###### Mikaela Land

767 Points# Slice Functions: Local variable error

In the odds function I keep getting:

UnboundLocalError: local variable 'odds_only' referenced before assignment

Not sure how to fix it. I keep trying to change things around to test it but I've got nothing. I got it to work once but it stopped working the second time.

Any ideas?

```
def first_4(lst):
return lst[:4]
def first_and_last_4 (lst2):
first = lst2 [:4]
last = lst2 [-4:]
both = first + last
return both
def odds (num):
if len(num) % 2 == 0:
odds_only = num [1::2]
return odds_only
```

## 1 Answer

###### Alexander Davison

63,600 PointsI think you are a bit lost. The `odds`

function takes in an iterable still, not a number. (It seems that you believe that it takes in an iterable.)

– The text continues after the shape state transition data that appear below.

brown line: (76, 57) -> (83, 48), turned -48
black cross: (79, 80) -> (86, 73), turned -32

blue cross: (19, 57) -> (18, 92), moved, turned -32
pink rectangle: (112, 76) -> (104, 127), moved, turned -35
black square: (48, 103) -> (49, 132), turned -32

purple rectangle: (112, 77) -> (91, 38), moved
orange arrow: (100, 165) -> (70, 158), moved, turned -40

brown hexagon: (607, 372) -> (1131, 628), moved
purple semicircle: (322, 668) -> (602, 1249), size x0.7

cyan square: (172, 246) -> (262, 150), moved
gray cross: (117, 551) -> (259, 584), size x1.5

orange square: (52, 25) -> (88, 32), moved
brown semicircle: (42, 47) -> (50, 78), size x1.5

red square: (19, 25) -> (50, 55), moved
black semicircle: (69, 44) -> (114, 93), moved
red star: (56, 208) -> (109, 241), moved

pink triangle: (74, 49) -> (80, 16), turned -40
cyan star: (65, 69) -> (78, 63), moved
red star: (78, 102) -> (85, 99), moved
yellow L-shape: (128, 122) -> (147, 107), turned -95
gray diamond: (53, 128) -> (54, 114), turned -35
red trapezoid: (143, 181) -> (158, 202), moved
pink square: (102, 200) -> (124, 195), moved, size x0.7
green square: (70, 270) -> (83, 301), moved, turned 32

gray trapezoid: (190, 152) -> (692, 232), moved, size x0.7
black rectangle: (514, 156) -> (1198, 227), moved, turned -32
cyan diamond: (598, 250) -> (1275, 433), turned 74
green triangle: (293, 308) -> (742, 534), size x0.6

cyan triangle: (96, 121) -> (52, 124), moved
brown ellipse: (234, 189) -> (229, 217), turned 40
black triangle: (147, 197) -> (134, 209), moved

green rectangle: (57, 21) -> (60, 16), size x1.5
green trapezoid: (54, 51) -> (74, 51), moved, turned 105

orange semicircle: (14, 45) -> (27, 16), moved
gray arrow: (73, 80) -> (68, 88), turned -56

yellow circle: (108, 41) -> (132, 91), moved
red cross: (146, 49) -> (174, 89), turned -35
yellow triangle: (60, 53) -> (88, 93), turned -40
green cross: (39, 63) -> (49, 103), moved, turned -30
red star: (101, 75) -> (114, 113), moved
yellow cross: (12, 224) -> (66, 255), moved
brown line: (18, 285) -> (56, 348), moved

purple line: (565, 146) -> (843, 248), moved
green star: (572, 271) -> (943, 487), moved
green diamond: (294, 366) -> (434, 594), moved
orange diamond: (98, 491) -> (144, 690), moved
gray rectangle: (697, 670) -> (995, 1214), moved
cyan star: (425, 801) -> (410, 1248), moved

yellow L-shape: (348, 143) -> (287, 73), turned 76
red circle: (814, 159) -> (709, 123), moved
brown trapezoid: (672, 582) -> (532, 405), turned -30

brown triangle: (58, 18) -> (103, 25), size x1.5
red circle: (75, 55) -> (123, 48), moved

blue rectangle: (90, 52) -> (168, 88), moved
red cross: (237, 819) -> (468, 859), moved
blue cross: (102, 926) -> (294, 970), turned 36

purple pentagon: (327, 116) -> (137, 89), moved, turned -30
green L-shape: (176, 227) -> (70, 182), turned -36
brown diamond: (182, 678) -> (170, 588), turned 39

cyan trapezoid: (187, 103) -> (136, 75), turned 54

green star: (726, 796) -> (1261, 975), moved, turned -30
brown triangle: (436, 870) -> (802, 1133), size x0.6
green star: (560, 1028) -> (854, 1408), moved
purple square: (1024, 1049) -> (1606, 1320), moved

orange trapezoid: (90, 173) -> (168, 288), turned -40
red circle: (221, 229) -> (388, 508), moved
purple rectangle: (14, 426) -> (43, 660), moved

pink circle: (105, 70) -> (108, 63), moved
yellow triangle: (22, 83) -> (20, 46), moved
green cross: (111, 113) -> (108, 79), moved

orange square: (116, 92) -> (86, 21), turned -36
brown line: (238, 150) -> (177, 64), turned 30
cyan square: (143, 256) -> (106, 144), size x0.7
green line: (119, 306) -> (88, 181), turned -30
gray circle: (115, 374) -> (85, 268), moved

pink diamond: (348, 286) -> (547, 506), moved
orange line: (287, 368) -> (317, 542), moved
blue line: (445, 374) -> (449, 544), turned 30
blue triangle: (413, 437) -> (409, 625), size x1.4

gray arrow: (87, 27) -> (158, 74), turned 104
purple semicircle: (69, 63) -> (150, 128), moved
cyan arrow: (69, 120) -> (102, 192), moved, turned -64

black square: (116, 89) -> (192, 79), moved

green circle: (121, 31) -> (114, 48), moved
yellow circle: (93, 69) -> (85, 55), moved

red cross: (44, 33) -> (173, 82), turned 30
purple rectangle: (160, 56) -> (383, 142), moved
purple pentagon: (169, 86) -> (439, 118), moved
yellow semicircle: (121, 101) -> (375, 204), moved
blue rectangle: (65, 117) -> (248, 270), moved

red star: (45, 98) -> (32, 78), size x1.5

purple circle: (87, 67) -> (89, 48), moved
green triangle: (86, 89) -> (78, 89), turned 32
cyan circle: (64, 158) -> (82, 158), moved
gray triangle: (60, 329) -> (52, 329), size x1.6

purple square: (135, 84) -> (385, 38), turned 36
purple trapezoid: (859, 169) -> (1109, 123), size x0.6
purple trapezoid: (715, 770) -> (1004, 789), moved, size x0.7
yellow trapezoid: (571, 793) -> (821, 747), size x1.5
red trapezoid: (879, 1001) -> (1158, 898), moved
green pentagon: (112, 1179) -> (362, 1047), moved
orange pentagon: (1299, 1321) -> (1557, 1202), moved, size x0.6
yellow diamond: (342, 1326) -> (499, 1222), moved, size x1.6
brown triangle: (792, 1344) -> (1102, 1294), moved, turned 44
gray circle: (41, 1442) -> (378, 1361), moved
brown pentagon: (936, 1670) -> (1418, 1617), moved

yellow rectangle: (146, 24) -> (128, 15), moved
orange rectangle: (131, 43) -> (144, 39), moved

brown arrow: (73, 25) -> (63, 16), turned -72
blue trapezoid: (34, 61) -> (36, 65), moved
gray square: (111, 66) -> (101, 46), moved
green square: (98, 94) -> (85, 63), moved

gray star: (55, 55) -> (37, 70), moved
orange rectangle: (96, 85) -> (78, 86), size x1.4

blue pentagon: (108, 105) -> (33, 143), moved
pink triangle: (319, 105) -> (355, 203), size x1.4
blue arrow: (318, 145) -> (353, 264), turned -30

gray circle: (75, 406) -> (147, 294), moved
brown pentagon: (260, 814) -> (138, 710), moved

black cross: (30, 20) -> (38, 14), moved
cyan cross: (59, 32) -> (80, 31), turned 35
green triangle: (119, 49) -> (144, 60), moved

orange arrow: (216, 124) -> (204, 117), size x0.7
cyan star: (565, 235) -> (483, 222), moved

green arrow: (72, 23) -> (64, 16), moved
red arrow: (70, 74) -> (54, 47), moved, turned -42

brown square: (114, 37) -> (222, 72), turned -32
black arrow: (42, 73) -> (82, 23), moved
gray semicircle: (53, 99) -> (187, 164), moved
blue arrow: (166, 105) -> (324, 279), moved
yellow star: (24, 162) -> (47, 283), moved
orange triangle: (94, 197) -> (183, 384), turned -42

The problem is asking to return an iterable which has all of the __odd indexed__ values from the passed in iterable.

For instance, if I pretended I was within the Python shell:

```
>>> odds([1, 2, 3, 4, 5])
[2, 4]
>>> odds('abcdefg')
['b', 'd', 'f']
>>> odds((1, 2, 3))
[2]
```

Here's my solution to this problem:

*(Let's call the input iterable iter and the output iterable result_iter)*

- Go through every number from zero to N-1, where N is
`len(iter)`

. Let's call the "current number"`i`

. - If
`i`

is odd, add to`result_iter`

`iter[i]`

. (Because`i`

is an index, not the item itself) - Return
`result_iter`

.

Implemented in code, it may look somewhat like this:

```
def odds(iter):
result_iter = []
for i in range(len(iter)):
if i % 2 != 0:
result_iter.append(iter[i])
return result_iter
```

Simpler way for the Pythonista:

```
def odds(iter):
return [iter[i] for i in range(len(iter)) if i % 2 != 0]
```

I hope this helps!

**Happy coding!** *~Alex*

## Mikaela Land

767 Points## Mikaela Land

767 PointsThanks. I think I get it. I just have a question: why did you add range? Wouldn't that imply the list is just numbers? What's its purpose in the code?